Seminar Details

Seminar Details


Aug 9

10:00 am

Statistical Approaches to Analyze Mass Spectrometry Data

Soyoung Ryu

Final Exam

University of Washington - Department of Statistics

Advisors: Vladimir Minin & David Goodlett

Proteomics attempts to understand biological functions of an organism through the lens of expressed proteins, basic building blocks of all living cells. Mass spectrometry is used in the field of shotgun proteomics to generate mass spectra that are in turn used to identify and quantify proteins in a given sample.

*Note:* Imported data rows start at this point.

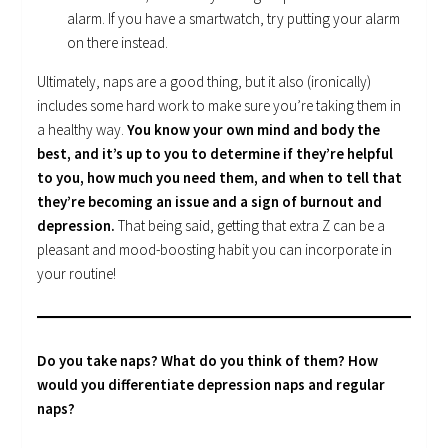
alarm. If you have a smartwatch, try putting your alarm
on there instead.
Ultimately, naps are a good thing, but it also (ironically)
includes some hard work to make sure you’re taking them in
a healthy way.
You know your own mind and body the
best, and it’s up to you to determine if they’re helpful
to you, how much you need them, and when to tell that
they’re becoming an issue and a sign of burnout and
depression.
That being said, getting that extra Z can be a
pleasant and mood-boosting habit you can incorporate in
your routine!
Do you take naps? What do you think of them? How
would you differentiate depression naps and regular
naps?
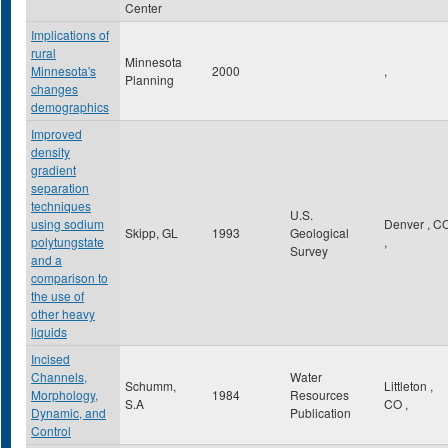
Center
Implications of
rural
Minnesota
Minnesota's
2000
,
Planning
changes
demographics
Improved
density
gradient
separation
techniques
U.S.
using sodium
Denver
,
C
Skipp, GL
1993
Geological
polytungstate
,
Survey
and a
comparison to
the use of
other heavy
liquids
Incised
Channels,
Water
Schumm,
Littleton
,
Morphology,
1984
Resources
S.A
CO
,
Dynamic, and
Publication
Control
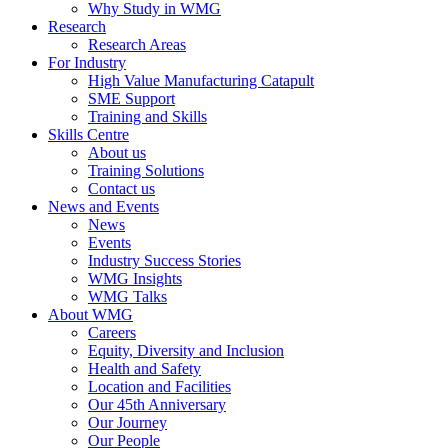
Why Study in WMG
Research
Research Areas
For Industry
High Value Manufacturing Catapult
SME Support
Training and Skills
Skills Centre
About us
Training Solutions
Contact us
News and Events
News
Events
Industry Success Stories
WMG Insights
WMG Talks
About WMG
Careers
Equity, Diversity and Inclusion
Health and Safety
Location and Facilities
Our 45th Anniversary
Our Journey
Our People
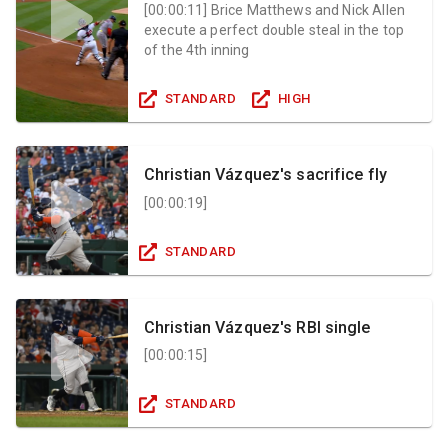
[
00:00:11
]
Brice Matthews and Nick Allen
execute a perfect double steal in the top
of the 4th inning
STANDARD
HIGH
Christian Vázquez's sacrifice fly
[
00:00:19
]
STANDARD
Christian Vázquez's RBI single
[
00:00:15
]
STANDARD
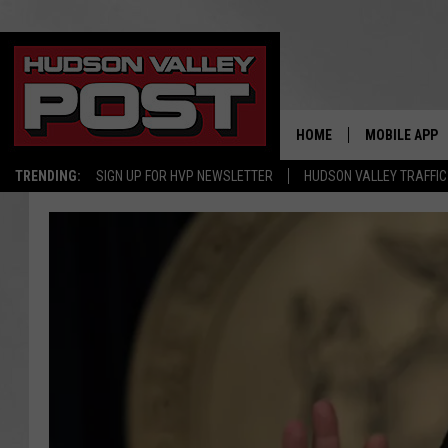
HOME
MOBILE APP
TRENDING:
SIGN UP FOR HVP NEWSLETTER
HUDSON VALLEY TRAFFIC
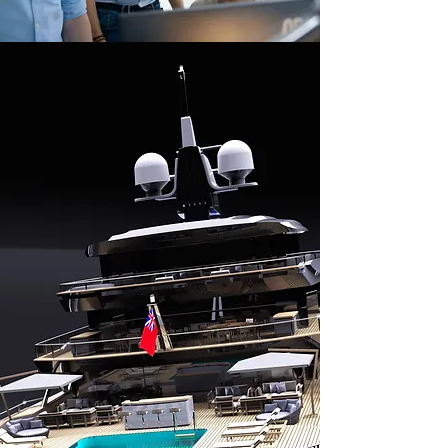
DESIGN BY VOM CREATIONS YD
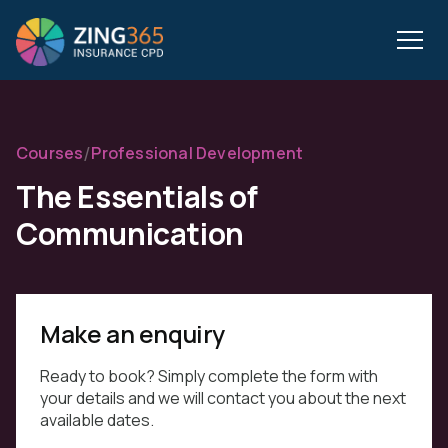
/
Courses
Professional Development
The Essentials of
Communication
Make an enquiry
Ready to book? Simply complete the form with
your details and we will contact you about the next
available dates.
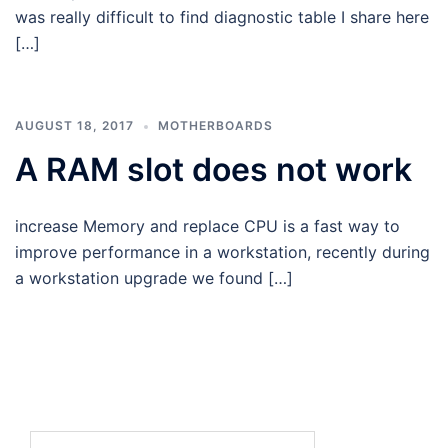
was really difficult to find diagnostic table I share here
[…]
AUGUST 18, 2017
MOTHERBOARDS
A RAM slot does not work
increase Memory and replace CPU is a fast way to
improve performance in a workstation, recently during
a workstation upgrade we found […]
Search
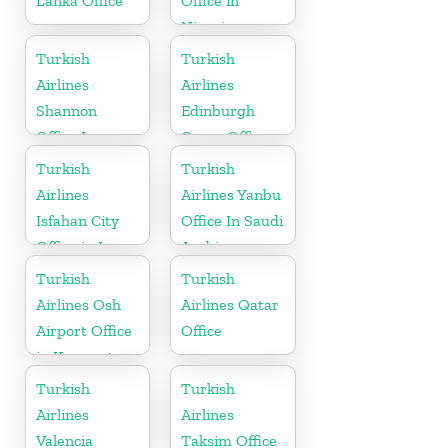
Lanka Office
Office in
Nigeria
Turkish
Turkish
Airlines
Airlines
Shannon
Edinburgh
Office In
Cargo Office
Ireland
in UK
Turkish
Turkish
Airlines
Airlines Yanbu
Isfahan City
Office In Saudi
Office in Iran
Arabia
Turkish
Turkish
Airlines Osh
Airlines Qatar
Airport Office
Office
in Kyrgyzstan
Turkish
Turkish
Airlines
Airlines
Valencia
Taksim Office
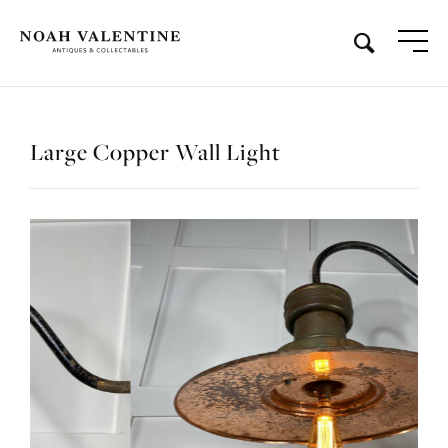
Large Copper Wall Light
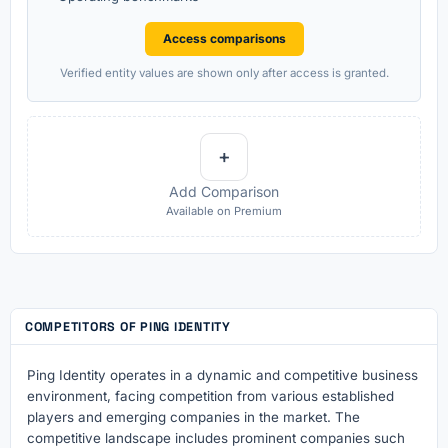
Access comparisons
Verified entity values are shown only after access is granted.
+
Add Comparison
Available on Premium
COMPETITORS OF PING IDENTITY
Ping Identity operates in a dynamic and competitive business
environment, facing competition from various established
players and emerging companies in the market. The
competitive landscape includes prominent companies such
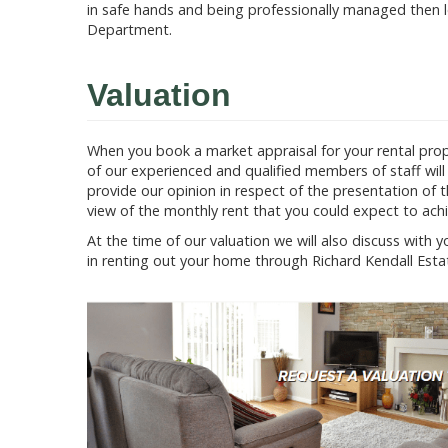
in safe hands and being professionally managed then l
Department.
Valuation
When you book a market appraisal for your rental prop
of our experienced and qualified members of staff will i
provide our opinion in respect of the presentation of 
view of the monthly rent that you could expect to achie
At the time of our valuation we will also discuss with 
in renting out your home through Richard Kendall Esta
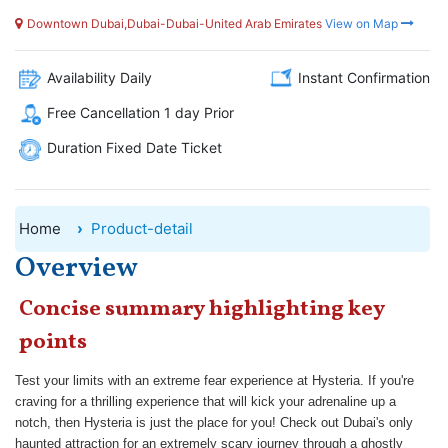
Downtown Dubai,Dubai-Dubai-United Arab Emirates
View on Map
Availability Daily
Instant Confirmation
Free Cancellation 1 day Prior
Duration Fixed Date Ticket
Home
Product-detail
Overview
Concise summary highlighting key
points
Test your limits with an extreme fear experience at Hysteria. If you're
craving for a thrilling experience that will kick your adrenaline up a
notch, then Hysteria is just the place for you! Check out Dubai's only
haunted attraction for an extremely scary journey through a ghostly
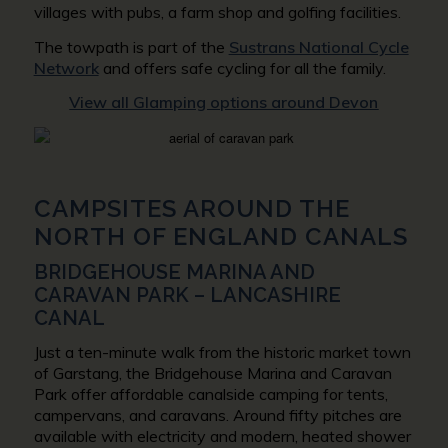
villages with pubs, a farm shop and golfing facilities.
The towpath is part of the
Sustrans National Cycle
Network
and offers safe cycling for all the family.
View all Glamping options around Devon
CAMPSITES AROUND THE
NORTH OF ENGLAND CANALS
BRIDGEHOUSE MARINA AND
CARAVAN PARK – LANCASHIRE
CANAL
Just a ten-minute walk from the historic market town
of Garstang, the Bridgehouse Marina and Caravan
Park offer affordable canalside camping for tents,
campervans, and caravans. Around fifty pitches are
available with electricity and modern, heated shower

In the first part of dissertation, we identify peptides, substrings of proteins in biological samples, using clustered tandem mass spectra. Tandem mass spectrometry experiments generate from thousands to millions of spectra. These spectra can be used to identify the presence of proteins in biological samples. In this work, we propose a new method to identify peptides based on clustered tandem mass spectrometry data. In contrast to previously proposed approaches, which identify one representative spectrum for each cluster using traditional database searching algorithms, our method uses all available information to score all the spectra in a cluster against candidate peptides using Bayesian model selection. We illustrate the performance of our method by applying it to seven-standard-protein mixture data as well as to more complex mixture data from Francisella novicida and Saccharomyces cerevisiae.

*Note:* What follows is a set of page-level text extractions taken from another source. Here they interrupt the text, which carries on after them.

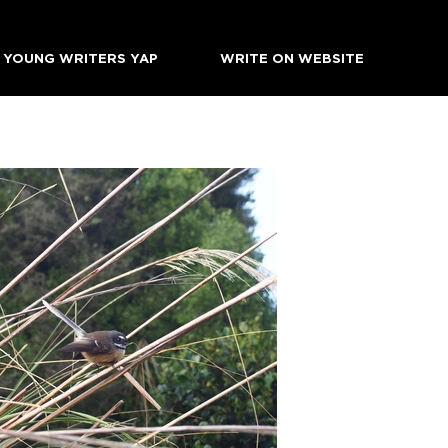
YOUNG WRITERS YAP
WRITE ON WEBSITE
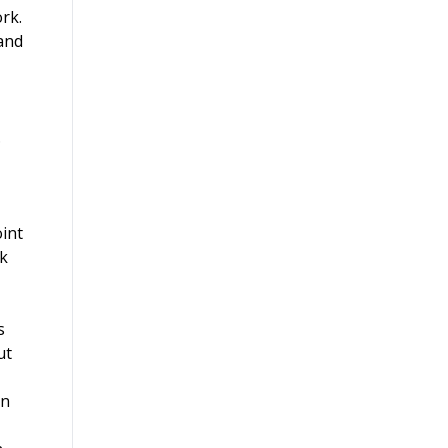
rk.
 and
.
oint
sk
s
ut
in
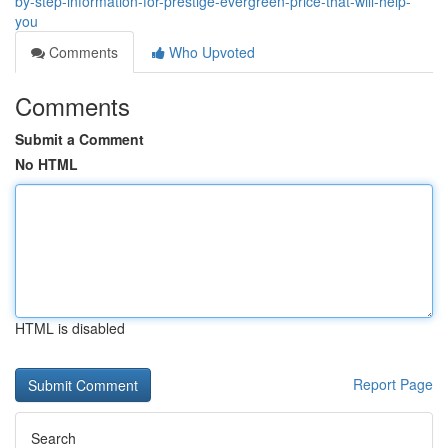
by-step-information-for-prestige-evergreen-price-that-will-help-
you
Comments
Who Upvoted
Comments
Submit a Comment
No HTML
HTML is disabled
Report Page
Search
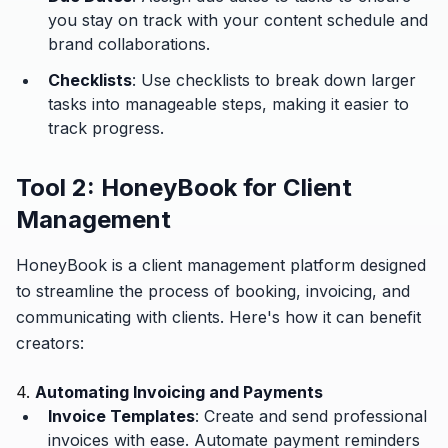
you stay on track with your content schedule and
brand collaborations.
Checklists
: Use checklists to break down larger
tasks into manageable steps, making it easier to
track progress.
Tool 2: HoneyBook for Client
Management
HoneyBook is a client management platform designed
to streamline the process of booking, invoicing, and
communicating with clients. Here's how it can benefit
creators:
4.
Automating Invoicing and Payments
Invoice Templates
: Create and send professional
invoices with ease. Automate payment reminders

The second part of this dissertation proposes a hierarchical neural network Poisson regression for spectral count data. Considering that multiple peptides often come from the same protein, our hierarchical model is adequate for the spectral count data. We fit the model using local scoring algorithm coupled with a backfitting algorithm. We also stabilize the neural network within the backfitting algorithm. Furthermore, we employ a Bayesian random searching algorithm (BARS) for our model in order to determine the choice of covariates as well as the complexity of the neural network. We illustrate the performance of our proposed model as well as the performance of the model selection approach using simulation studies. Then, we perform our preliminary study in measuring the relative abundances of proteins in a sample and the tryptic-, ion-, fragment efficiency of peptides. We train our model on one MS/MS data set from Saccharomyces cerevisiae and test the model performance using the standard protein mixture as well as the protein abundance measured by non-mass spectrometry based experiments.